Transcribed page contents
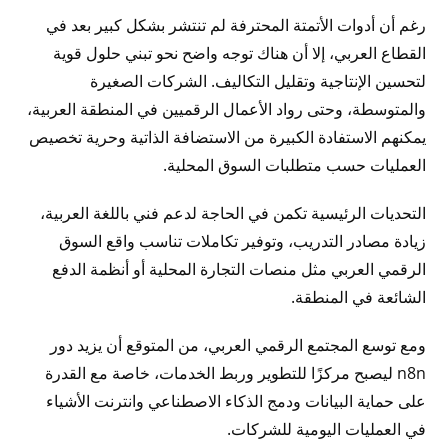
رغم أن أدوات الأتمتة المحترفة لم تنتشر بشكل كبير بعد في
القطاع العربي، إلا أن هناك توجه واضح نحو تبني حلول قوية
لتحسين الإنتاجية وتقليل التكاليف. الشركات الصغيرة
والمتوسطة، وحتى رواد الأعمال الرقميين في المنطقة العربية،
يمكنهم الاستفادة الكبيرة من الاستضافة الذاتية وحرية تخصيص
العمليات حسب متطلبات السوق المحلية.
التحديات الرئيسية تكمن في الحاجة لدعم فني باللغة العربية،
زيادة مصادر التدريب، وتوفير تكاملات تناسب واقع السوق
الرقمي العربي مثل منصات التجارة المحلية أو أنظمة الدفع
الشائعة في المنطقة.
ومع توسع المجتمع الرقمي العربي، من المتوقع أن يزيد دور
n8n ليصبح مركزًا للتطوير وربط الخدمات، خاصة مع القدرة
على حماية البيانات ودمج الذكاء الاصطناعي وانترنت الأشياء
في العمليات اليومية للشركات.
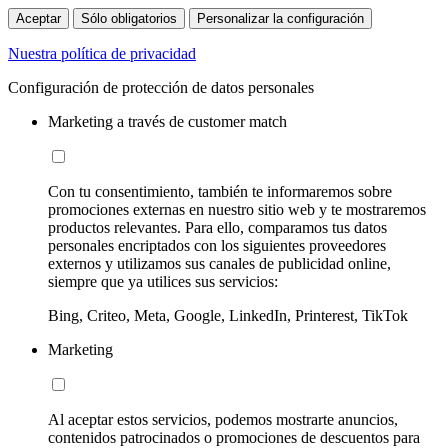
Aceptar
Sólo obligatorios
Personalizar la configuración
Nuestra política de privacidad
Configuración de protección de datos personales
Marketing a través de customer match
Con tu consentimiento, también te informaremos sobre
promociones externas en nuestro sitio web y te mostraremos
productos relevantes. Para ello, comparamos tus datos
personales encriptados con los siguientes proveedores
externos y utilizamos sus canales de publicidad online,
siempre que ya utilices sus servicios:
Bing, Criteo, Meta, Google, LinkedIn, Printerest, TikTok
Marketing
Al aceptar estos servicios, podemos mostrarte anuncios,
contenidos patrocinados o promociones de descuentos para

--

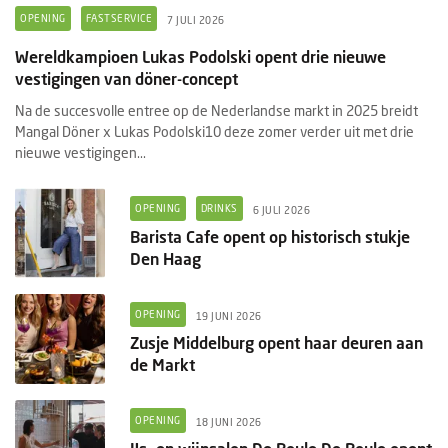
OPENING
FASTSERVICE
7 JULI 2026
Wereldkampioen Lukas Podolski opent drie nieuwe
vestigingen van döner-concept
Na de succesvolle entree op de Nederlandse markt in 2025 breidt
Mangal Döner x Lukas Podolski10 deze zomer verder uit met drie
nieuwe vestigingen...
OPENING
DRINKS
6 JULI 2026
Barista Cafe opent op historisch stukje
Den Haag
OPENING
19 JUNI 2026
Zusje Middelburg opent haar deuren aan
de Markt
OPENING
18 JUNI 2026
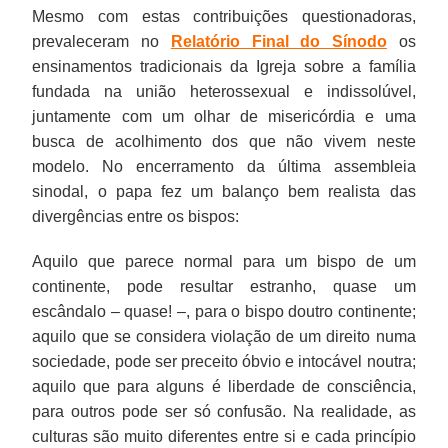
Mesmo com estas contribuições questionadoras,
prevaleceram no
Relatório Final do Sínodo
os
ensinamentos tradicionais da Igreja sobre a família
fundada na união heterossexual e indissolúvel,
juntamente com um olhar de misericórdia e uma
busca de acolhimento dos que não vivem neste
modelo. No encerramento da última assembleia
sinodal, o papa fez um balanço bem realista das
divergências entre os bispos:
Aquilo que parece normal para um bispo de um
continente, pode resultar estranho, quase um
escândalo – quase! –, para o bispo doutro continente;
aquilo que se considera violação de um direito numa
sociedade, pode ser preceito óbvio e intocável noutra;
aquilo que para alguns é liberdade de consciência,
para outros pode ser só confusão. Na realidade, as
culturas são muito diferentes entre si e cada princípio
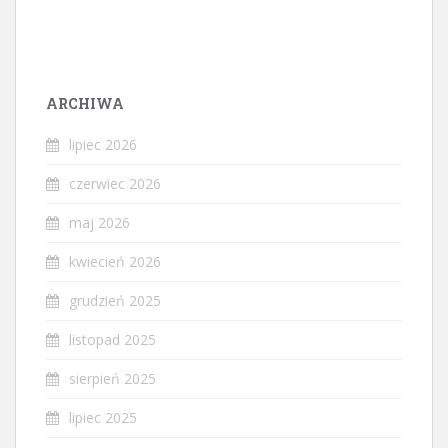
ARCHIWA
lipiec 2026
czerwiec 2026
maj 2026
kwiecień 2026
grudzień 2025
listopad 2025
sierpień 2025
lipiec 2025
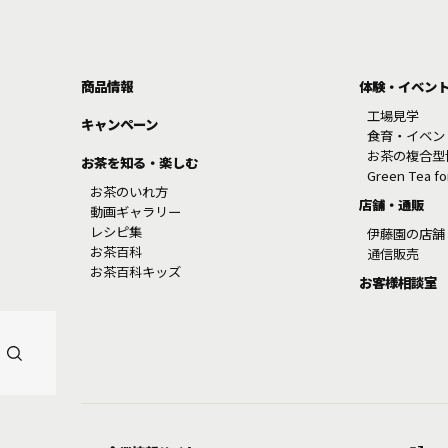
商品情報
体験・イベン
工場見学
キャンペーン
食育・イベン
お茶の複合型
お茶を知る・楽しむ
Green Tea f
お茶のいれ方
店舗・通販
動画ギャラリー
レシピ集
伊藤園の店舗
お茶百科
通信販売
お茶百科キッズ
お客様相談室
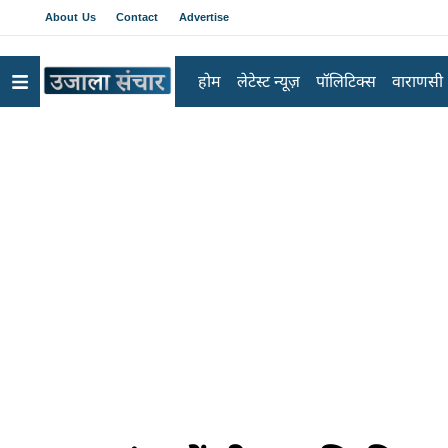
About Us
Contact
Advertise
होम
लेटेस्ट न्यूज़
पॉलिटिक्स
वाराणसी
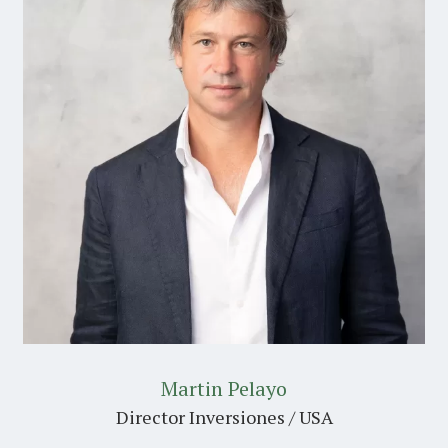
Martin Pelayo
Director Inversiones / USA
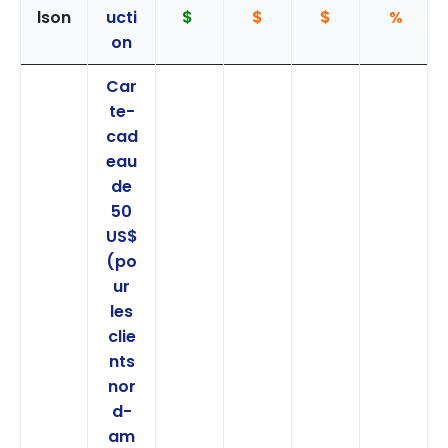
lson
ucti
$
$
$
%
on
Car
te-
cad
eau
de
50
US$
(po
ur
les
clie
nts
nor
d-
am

> [What to do]: For this exercise, set down the lines in the entries above from the one with "رغم أن أدوات" through the one with "contenidos patrocinados o" exactly as written, without any pictures.

> [Solution]:
رغم أن أدوات الأتمتة المحترفة لم تنتشر بشكل كبير بعد في
القطاع العربي، إلا أن هناك توجه واضح نحو تبني حلول قوية
لتحسين الإنتاجية وتقليل التكاليف. الشركات الصغيرة
والمتوسطة، وحتى رواد الأعمال الرقميين في المنطقة العربية،
يمكنهم الاستفادة الكبيرة من الاستضافة الذاتية وحرية تخصيص
العمليات حسب متطلبات السوق المحلية.
التحديات الرئيسية تكمن في الحاجة لدعم فني باللغة العربية،
زيادة مصادر التدريب، وتوفير تكاملات تناسب واقع السوق
الرقمي العربي مثل منصات التجارة المحلية أو أنظمة الدفع
الشائعة في المنطقة.
ومع توسع المجتمع الرقمي العربي، من المتوقع أن يزيد دور
n8n ليصبح مركزًا للتطوير وربط الخدمات، خاصة مع القدرة
على حماية البيانات ودمج الذكاء الاصطناعي وانترنت الأشياء
في العمليات اليومية للشركات.
Aceptar
Sólo obligatorios
Personalizar la configuración
Nuestra política de privacidad
Configuración de protección de datos personales
Marketing a través de customer match
Con tu consentimiento, también te informaremos sobre
promociones externas en nuestro sitio web y te mostraremos
productos relevantes. Para ello, comparamos tus datos
personales encriptados con los siguientes proveedores
externos y utilizamos sus canales de publicidad online,
siempre que ya utilices sus servicios:
Bing, Criteo, Meta, Google, LinkedIn, Printerest, TikTok
Marketing
Al aceptar estos servicios, podemos mostrarte anuncios,
contenidos patrocinados o promociones de descuentos para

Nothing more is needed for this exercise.